Is it legal to sell microgreens in NY?
Yes. In most of New York, microgreens fall under the state's cottage food law for direct-to-consumer retail at farmers markets and to private customers. Restaurant wholesale typically requires a basic food handler permit. Verify with the New York Department of Agriculture before you sign a wholesale contract.
What microgreens sell best in Murray Hill?
Sunflower, pea shoots, and radish are the three highest-volume sellers in nearly every U.S. city, including Murray Hill. Broccoli is the highest-margin variety because of its sulforaphane reputation with health-focused buyers. Specialty varieties like amaranth and shiso command premium pricing from chef-driven restaurants.
How much space do I need to grow microgreens in Murray Hill?
A 10 by 10 foot room with two shelving units holds 60 to 80 active trays, which is enough to produce $3,000 to $5,000 per month. A basement, garage corner, spare bedroom, or sunroom all work in Murray Hill's climate. Vertical shelving is the fastest path to higher revenue per square foot.
What is the best app for tracking microgreen production in Murray Hill?
Grown Like A Pro is the operating system used by working microgreen farms in Murray Hill. It handles seed density math, watering schedules, harvest timing, inventory, customer orders, and the financial side. Free 30-day trial with no credit card.
How long does it take to learn to grow microgreens commercially?
Most growers in Murray Hill are selling their first trays within 30 days of starting.

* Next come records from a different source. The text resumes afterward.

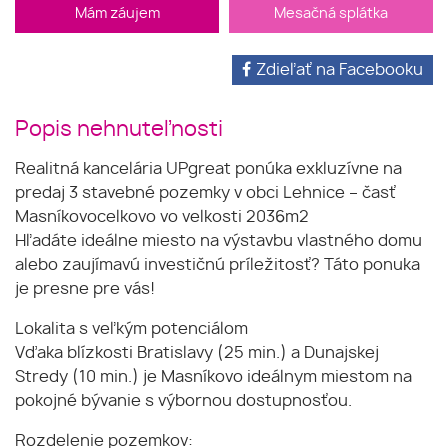
Mám záujem
Mesačná splátka
Zdieľať na Facebooku
Popis nehnuteľnosti
Realitná kancelária UPgreat ponúka exkluzívne na
predaj 3 stavebné pozemky v obci Lehnice – časť
Masníkovocelkovo vo velkosti 2036m2
Hľadáte ideálne miesto na výstavbu vlastného domu
alebo zaujímavú investičnú príležitosť? Táto ponuka
je presne pre vás!
Lokalita s veľkým potenciálom
Vďaka blízkosti Bratislavy (25 min.) a Dunajskej
Stredy (10 min.) je Masníkovo ideálnym miestom na
pokojné bývanie s výbornou dostupnosťou.
Rozdelenie pozemkov: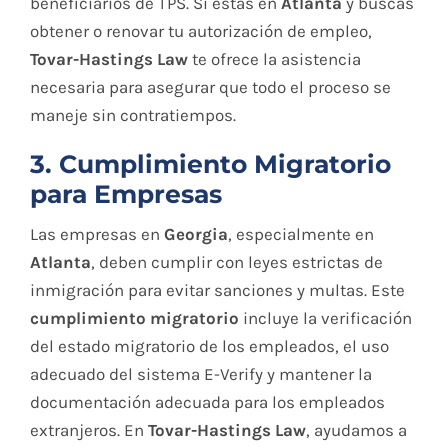
beneficiarios de TPS. Si estás en
Atlanta
y buscas
obtener o renovar tu autorización de empleo,
Tovar-Hastings Law
te ofrece la asistencia
necesaria para asegurar que todo el proceso se
maneje sin contratiempos.
3. Cumplimiento Migratorio
para Empresas
Las empresas en
Georgia
, especialmente en
Atlanta
, deben cumplir con leyes estrictas de
inmigración para evitar sanciones y multas. Este
cumplimiento migratorio
incluye la verificación
del estado migratorio de los empleados, el uso
adecuado del sistema E-Verify y mantener la
documentación adecuada para los empleados
extranjeros. En
Tovar-Hastings Law
, ayudamos a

Commercial proficiency, meaning you can run 50-plus trays per week without losing crops to mold or under-seeding, takes 60 to 90 days. The seed density and watering math is the single biggest predictor of how fast you get there.
Do I need a license to sell microgreens in Murray Hill?

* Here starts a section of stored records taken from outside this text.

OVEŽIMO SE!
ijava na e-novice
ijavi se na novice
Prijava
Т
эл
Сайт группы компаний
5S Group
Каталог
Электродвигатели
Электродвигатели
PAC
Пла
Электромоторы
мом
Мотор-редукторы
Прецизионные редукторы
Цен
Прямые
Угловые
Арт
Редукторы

For farmers market and direct-to-consumer sales in Murray Hill, most growers operate under New York's cottage food law with no special license. For wholesale to restaurants and grocery stores, you typically need a basic food handler permit, a sales tax permit, and depending on volume, an inspection from your county health department.
How do I price microgreens to restaurants in Murray Hill?
Restaurant wholesale in Murray Hill runs $1.50 to $2.50 per ounce for standard varieties, $3 to $5 per ounce for specialty varieties like shiso, micro basil, or amaranth. Sell by the pound for repeat accounts. Local fresh commands a premium over the shipped-in product that most Murray Hill restaurants currently buy.

Related guides

Once you have the Murray Hill math in your head, the next read is the density chart that drives every tray you plant.